In contrast, many neighbourhoods were designed around a single housing type and lower residential densities. While these communities continue to play an important role in Canada's housing system, they often lack the critical mass needed to support walkability, transit service, local businesses, and community life that characterizes many of the country's most sought-after neighbourhoods. 


A neighbourhood designed around the single-family home.
A neighbourhood designed around the single-family home.

The lesson is not that every neighbourhood should look the same. 


It is that the qualities people value most—walkability, housing choice, local amenities, and community connection—are rarely created by accident. They emerge from a pattern of development that allows enough people to live close enough together to support them. 



The Blueprint Already Exists 


Canada's housing challenge is often framed as a search for new ideas. But when it comes to housing in great neighbourhoods, we already know what works. We can see it in the neighbourhoods we love and visit. 


Hintonburg, Ottawa.
Hintonburg, Ottawa.

These communities demonstrate that low-rise multi-unit housing can support walkability, transit, local businesses, housing choice, and strong communities while remaining human-scaled and deeply desirable. 


The Glebe, Ottawa.
The Glebe, Ottawa.

They show us that housing choice, community, and growth are not competing objectives. They are complementary ones. 


The challenge facing Canada is not discovering a new model but shifting our less desirable and fiscally unsustainable neighbourhoods to become thriving communities. 

Multi-unit low-rise housing.
Multi-unit low-rise housing.

If we want more affordable housing, stronger communities, and more sustainable growth, we should stop treating our favourite neighbourhoods as exceptions. 


We should start treating them as the blueprint.
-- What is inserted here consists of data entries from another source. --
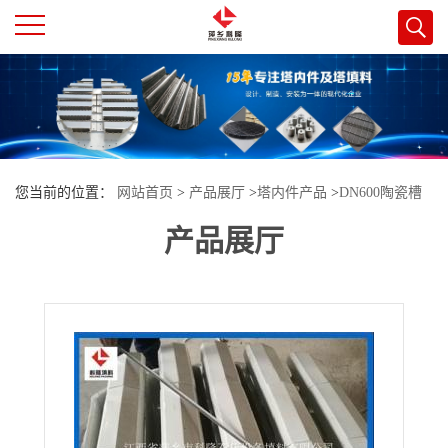
公
司
首
您当前的位置：
网站首页
>
产品展厅
>
塔内件产品
>
DN600陶瓷槽
页
产品展厅
盘液体分布器常用于搪瓷塔内可解决耐高温耐腐蚀等问题
公
司
介
绍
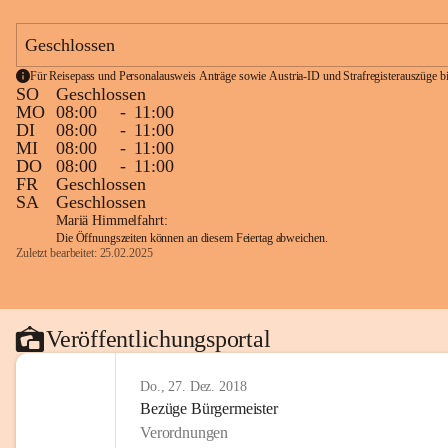
Geschlossen
Für Reisepass und Personalausweis Anträge sowie Austria-ID und Strafregisterauszüge bit
SO
Geschlossen
MO
08:00
-
11:00
DI
08:00
-
11:00
MI
08:00
-
11:00
DO
08:00
-
11:00
FR
Geschlossen
SA
Geschlossen
Mariä Himmelfahrt:
Die Öffnungszeiten können an diesem Feiertag abweichen.
Zuletzt bearbeitet: 25.02.2025
Veröffentlichungsportal
Do., 27. Dez. 2018
Bezüge Bürgermeister
Verordnungen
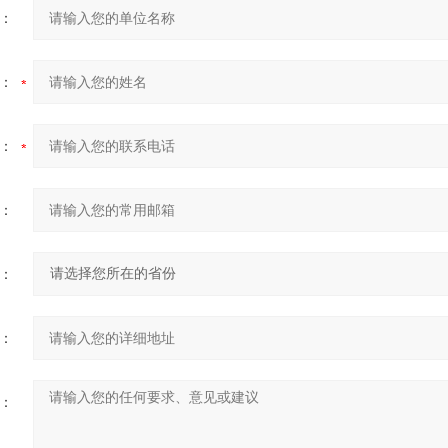
：
：
：
：
：
：
：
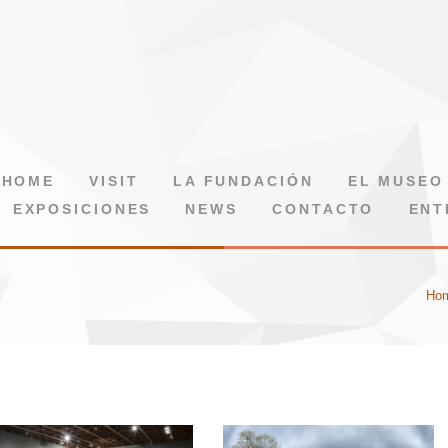
HOME
VISIT
LA FUNDACIÓN
EL MUSEO
EXPOSICIONES
NEWS
CONTACTO
ENT
Ho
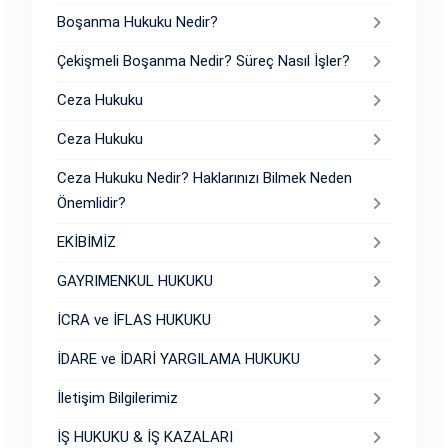
Boşanma Hukuku Nedir?
Çekişmeli Boşanma Nedir? Süreç Nasıl İşler?
Ceza Hukuku
Ceza Hukuku
Ceza Hukuku Nedir? Haklarınızı Bilmek Neden
Önemlidir?
EKİBİMİZ
GAYRIMENKUL HUKUKU
İCRA ve İFLAS HUKUKU
İDARE ve İDARİ YARGILAMA HUKUKU
İletişim Bilgilerimiz
İŞ HUKUKU & İŞ KAZALARI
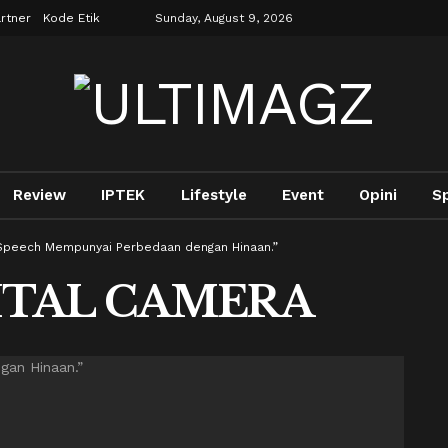
rtner
Kode Etik
Sunday, August 9, 2026
Review
IPTEK
Lifestyle
Event
Opini
S
 Speech Mempunyai Perbedaan dengan Hinaan.”
ITAL CAMERA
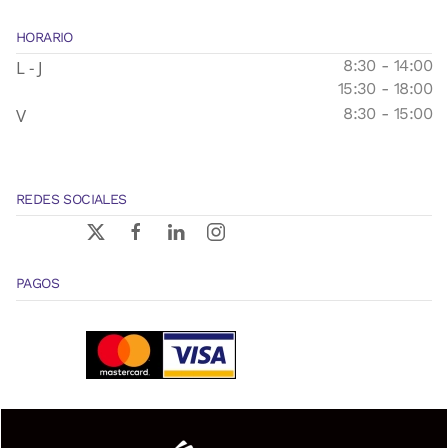
HORARIO
L - J
8:30 - 14:00
15:30 - 18:00
V
8:30 - 15:00
REDES SOCIALES
PAGOS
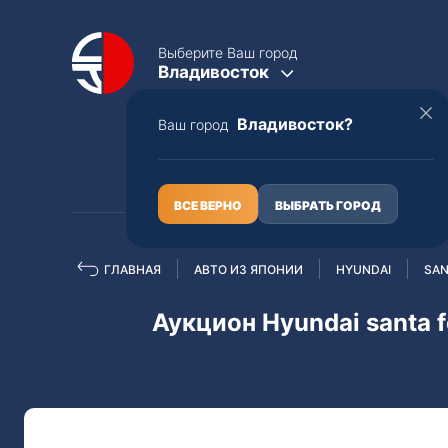
Выберите Ваш город
Владивосток
Владивосток?
Ваш город
КАТАЛОГ
О НАС
ВСЕ ВЕРНО
ВЫБРАТЬ ГОРОД
ГЛАВНАЯ
АВТО ИЗ ЯПОНИИ
HYUNDAI
SAN
Полная пошлина
ЦЕЛЫЕ АВТО С ПТС
Аукцион Hyundai santa f
Toyota
Lexus
Nissan
Mercedes-B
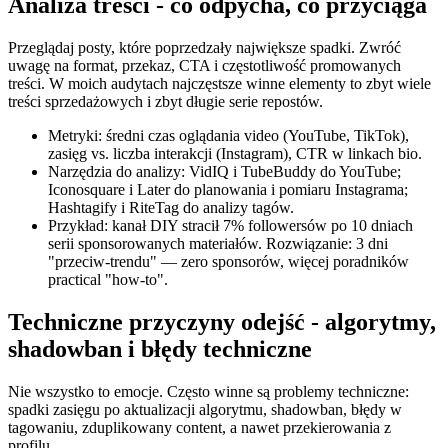
Analiza treści - co odpycha, co przyciąga
Przeglądaj posty, które poprzedzały największe spadki. Zwróć
uwagę na format, przekaz, CTA i częstotliwość promowanych
treści. W moich audytach najczęstsze winne elementy to zbyt wiele
treści sprzedażowych i zbyt długie serie repostów.
Metryki: średni czas oglądania video (YouTube, TikTok),
zasięg vs. liczba interakcji (Instagram), CTR w linkach bio.
Narzędzia do analizy: VidIQ i TubeBuddy do YouTube;
Iconosquare i Later do planowania i pomiaru Instagrama;
Hashtagify i RiteTag do analizy tagów.
Przykład: kanał DIY stracił 7% followersów po 10 dniach
serii sponsorowanych materiałów. Rozwiązanie: 3 dni
"przeciw-trendu" — zero sponsorów, więcej poradników
practical "how-to".
Techniczne przyczyny odejść - algorytmy,
shadowban i błędy techniczne
Nie wszystko to emocje. Często winne są problemy techniczne:
spadki zasięgu po aktualizacji algorytmu, shadowban, błędy w
tagowaniu, zduplikowany content, a nawet przekierowania z
profilu.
Less desirable neighbourhoods can intensify to match the densities and diversity of housing in our favourite neighbourhoods by allowing new multi-unit buildings. People often respond to this suggestion with great concern. 


Old Montreal, Quebec.
Old Montreal, Quebec.

After all, when Canadians imagine their ideal neighbourhood, they are often imagining a place that already exists. 


The goal is not to replicate the Glebe, the Plateau, or Saint John's block by block. The goal is to allow more neighbourhoods to evolve toward the qualities that make those places so desirable: walkability, housing choice, local amenities, strong communities, and a sense of belonging.